* Stored data entries *
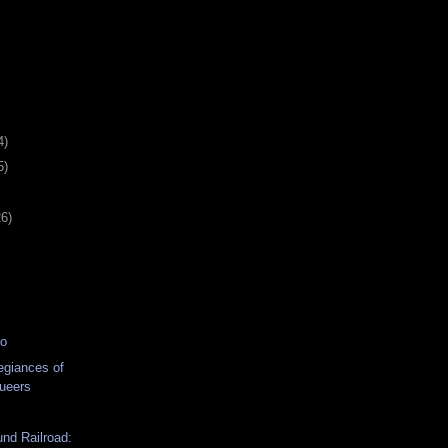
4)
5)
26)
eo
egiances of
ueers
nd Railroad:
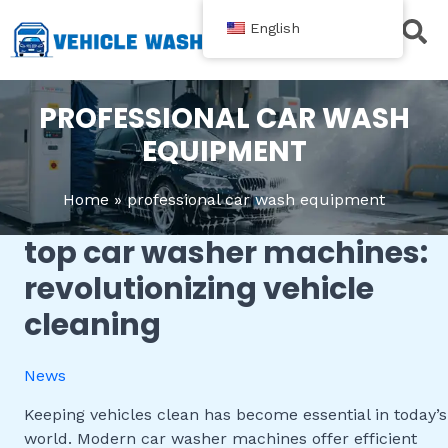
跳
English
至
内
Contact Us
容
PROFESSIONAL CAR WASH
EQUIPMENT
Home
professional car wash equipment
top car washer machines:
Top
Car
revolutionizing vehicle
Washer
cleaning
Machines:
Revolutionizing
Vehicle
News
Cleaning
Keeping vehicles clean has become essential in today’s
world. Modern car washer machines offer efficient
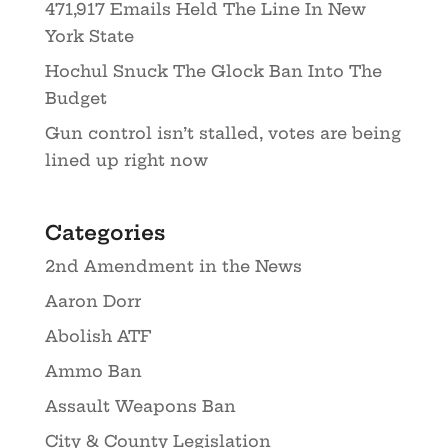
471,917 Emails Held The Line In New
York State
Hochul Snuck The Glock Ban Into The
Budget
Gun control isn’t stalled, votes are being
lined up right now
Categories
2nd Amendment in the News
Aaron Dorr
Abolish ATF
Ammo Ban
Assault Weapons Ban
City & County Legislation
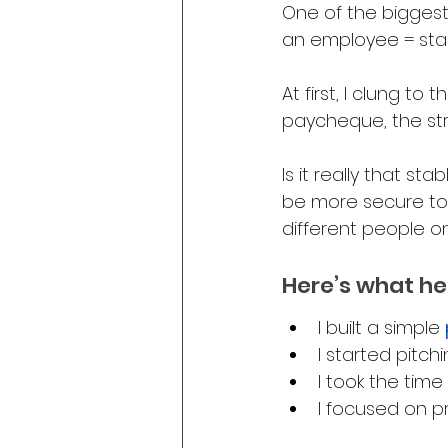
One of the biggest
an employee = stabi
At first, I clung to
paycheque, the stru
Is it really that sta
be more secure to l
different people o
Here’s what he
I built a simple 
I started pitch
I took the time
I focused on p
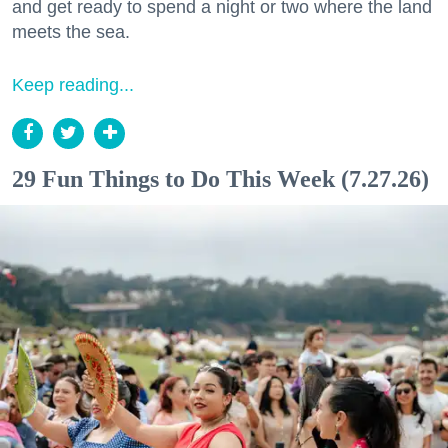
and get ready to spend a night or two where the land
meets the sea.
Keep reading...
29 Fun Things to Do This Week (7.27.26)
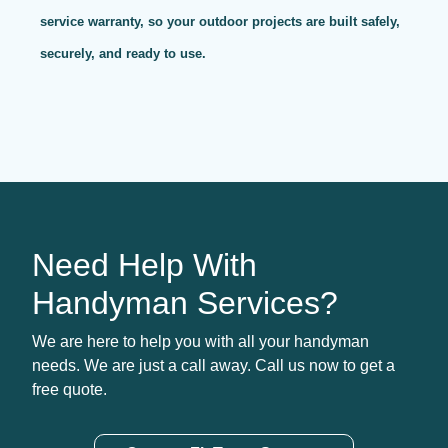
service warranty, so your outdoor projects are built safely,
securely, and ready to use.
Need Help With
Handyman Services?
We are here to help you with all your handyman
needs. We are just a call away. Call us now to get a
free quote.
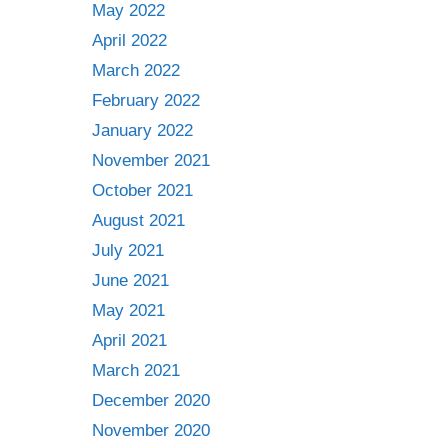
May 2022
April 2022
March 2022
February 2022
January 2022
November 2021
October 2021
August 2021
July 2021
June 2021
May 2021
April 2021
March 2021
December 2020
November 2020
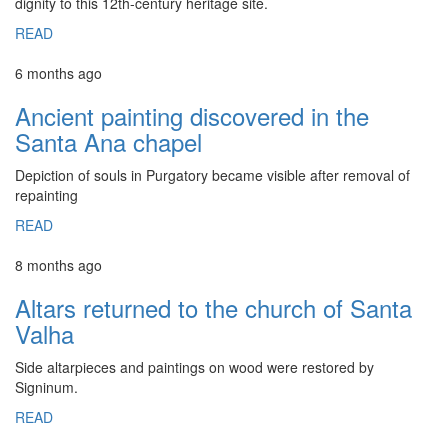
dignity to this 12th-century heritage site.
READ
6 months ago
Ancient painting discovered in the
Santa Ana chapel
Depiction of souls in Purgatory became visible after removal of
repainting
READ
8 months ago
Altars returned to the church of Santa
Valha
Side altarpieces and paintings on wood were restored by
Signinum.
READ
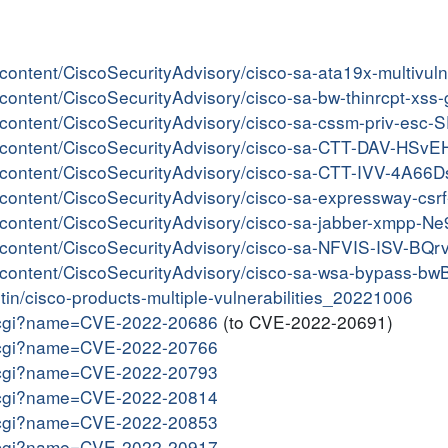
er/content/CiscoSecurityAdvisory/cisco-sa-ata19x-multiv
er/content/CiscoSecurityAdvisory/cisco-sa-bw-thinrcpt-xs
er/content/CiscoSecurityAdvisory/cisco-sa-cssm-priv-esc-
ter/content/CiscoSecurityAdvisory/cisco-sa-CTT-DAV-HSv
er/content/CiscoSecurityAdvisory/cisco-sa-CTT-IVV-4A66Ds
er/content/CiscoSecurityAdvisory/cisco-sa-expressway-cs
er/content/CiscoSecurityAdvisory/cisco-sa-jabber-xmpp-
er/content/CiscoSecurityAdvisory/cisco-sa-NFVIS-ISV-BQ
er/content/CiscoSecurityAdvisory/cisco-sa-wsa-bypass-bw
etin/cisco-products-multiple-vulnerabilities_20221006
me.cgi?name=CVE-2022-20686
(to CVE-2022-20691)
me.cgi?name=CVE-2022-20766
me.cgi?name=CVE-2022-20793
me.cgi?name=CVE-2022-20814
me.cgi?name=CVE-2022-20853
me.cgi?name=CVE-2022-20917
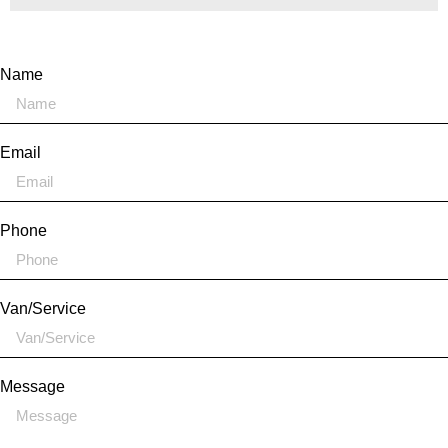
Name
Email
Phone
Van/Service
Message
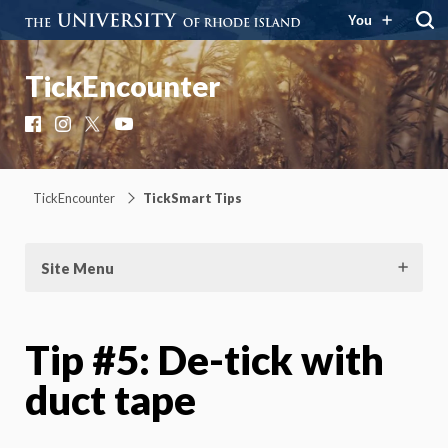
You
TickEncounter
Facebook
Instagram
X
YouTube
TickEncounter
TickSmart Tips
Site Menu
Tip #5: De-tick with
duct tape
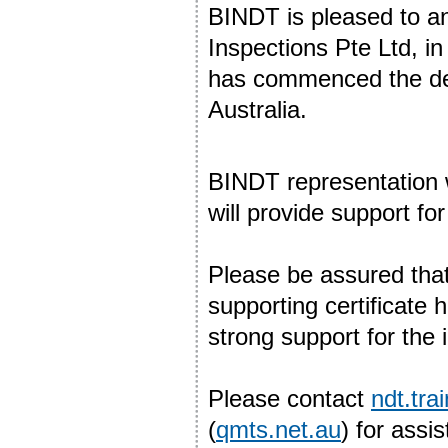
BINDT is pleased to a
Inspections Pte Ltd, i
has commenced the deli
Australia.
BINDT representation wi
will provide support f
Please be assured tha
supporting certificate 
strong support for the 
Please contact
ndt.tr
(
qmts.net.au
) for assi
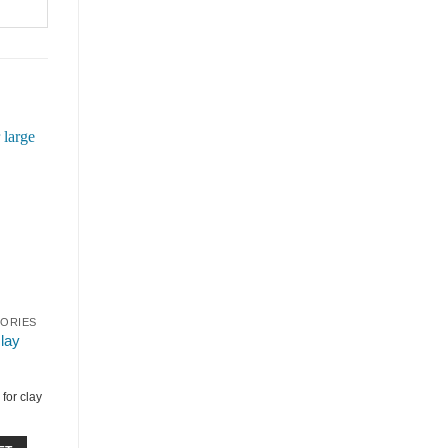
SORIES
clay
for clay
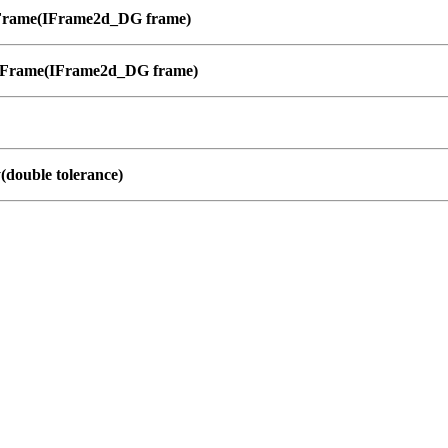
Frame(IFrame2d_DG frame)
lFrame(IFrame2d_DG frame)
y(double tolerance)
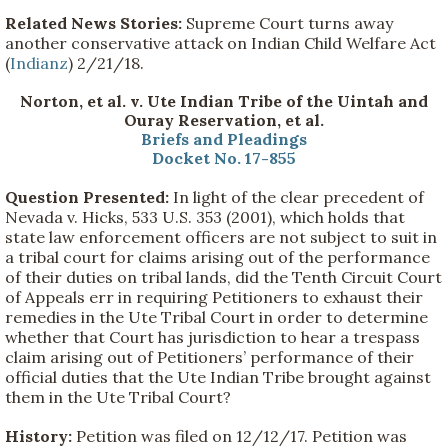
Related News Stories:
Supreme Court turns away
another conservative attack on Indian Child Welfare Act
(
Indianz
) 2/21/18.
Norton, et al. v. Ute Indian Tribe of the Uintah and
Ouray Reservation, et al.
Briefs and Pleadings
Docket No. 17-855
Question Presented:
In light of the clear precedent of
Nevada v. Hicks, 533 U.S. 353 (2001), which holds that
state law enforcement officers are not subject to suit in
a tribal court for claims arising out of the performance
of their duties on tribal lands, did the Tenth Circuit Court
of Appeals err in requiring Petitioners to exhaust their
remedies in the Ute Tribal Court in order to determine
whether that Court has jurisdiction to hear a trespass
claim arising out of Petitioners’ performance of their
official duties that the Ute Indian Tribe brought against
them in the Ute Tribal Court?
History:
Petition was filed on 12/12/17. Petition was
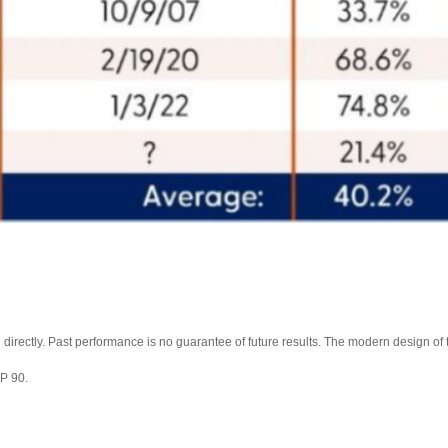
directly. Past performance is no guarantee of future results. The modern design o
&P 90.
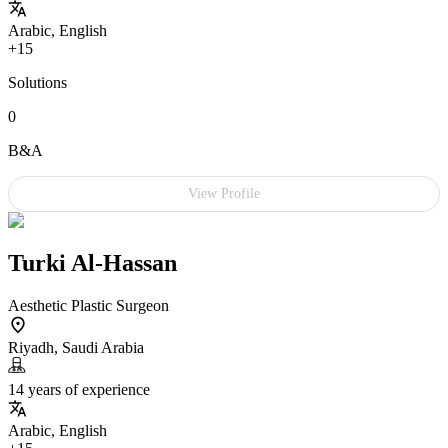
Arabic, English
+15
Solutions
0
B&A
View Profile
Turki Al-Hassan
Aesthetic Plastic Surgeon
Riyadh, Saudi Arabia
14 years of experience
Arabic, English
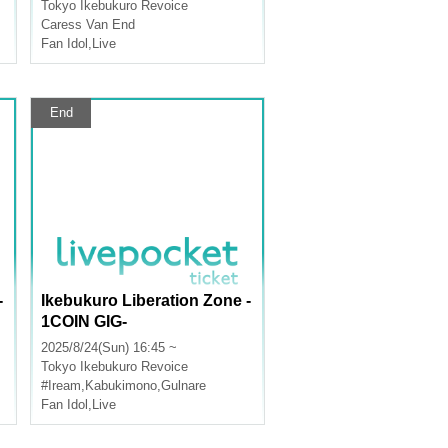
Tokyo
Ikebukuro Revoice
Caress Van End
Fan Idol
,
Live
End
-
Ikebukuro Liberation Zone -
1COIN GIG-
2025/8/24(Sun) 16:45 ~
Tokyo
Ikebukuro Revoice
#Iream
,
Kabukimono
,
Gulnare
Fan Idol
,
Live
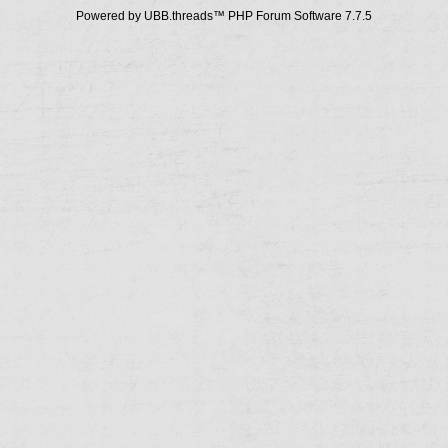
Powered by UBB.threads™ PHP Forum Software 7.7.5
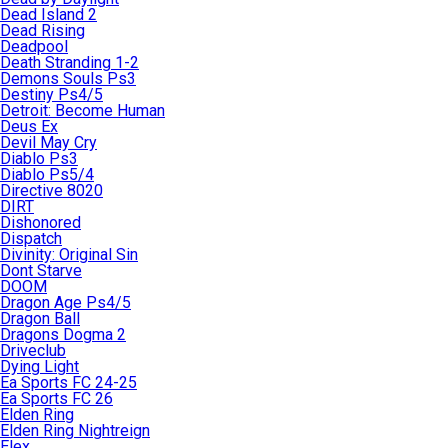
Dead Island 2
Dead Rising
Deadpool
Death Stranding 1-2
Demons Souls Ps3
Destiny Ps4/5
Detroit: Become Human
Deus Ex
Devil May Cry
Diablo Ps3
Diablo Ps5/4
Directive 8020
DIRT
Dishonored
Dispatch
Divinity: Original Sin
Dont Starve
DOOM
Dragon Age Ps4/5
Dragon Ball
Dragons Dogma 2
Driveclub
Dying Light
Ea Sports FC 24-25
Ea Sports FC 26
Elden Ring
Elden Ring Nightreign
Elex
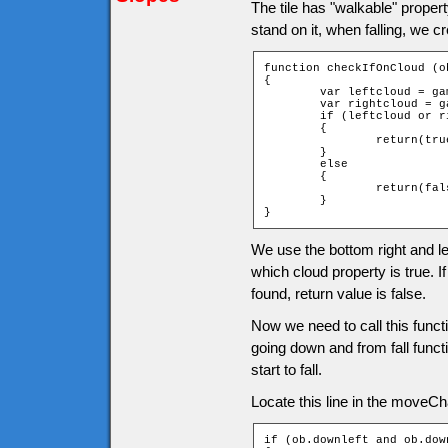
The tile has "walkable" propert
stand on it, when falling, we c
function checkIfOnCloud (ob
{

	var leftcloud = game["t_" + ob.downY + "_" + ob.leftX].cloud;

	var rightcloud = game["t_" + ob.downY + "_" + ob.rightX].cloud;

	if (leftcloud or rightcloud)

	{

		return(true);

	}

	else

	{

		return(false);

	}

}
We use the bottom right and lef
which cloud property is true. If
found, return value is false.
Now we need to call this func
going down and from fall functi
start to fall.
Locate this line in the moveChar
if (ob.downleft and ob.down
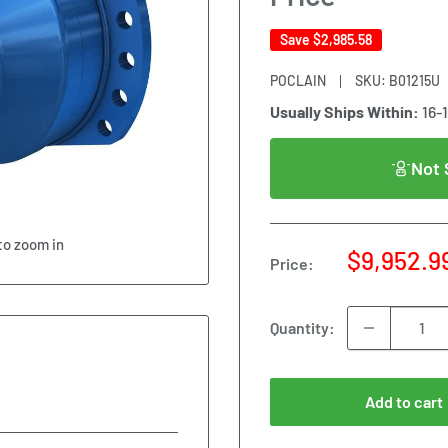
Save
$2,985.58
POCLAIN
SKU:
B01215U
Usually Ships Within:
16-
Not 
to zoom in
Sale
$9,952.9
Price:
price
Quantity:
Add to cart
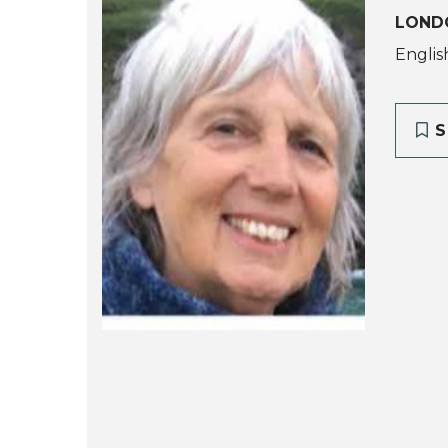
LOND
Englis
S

* Problem requirements *
For the word "content", find all matching lines in the entries above and copy them out.

* Exercise result *
er/content/CiscoSecurityAdvisory/cisco-sa-ata19x-multiv
er/content/CiscoSecurityAdvisory/cisco-sa-bw-thinrcpt-xs
er/content/CiscoSecurityAdvisory/cisco-sa-cssm-priv-esc-
ter/content/CiscoSecurityAdvisory/cisco-sa-CTT-DAV-HSv
er/content/CiscoSecurityAdvisory/cisco-sa-CTT-IVV-4A66Ds
er/content/CiscoSecurityAdvisory/cisco-sa-expressway-cs
er/content/CiscoSecurityAdvisory/cisco-sa-jabber-xmpp-
er/content/CiscoSecurityAdvisory/cisco-sa-NFVIS-ISV-BQ
er/content/CiscoSecurityAdvisory/cisco-sa-wsa-bypass-bw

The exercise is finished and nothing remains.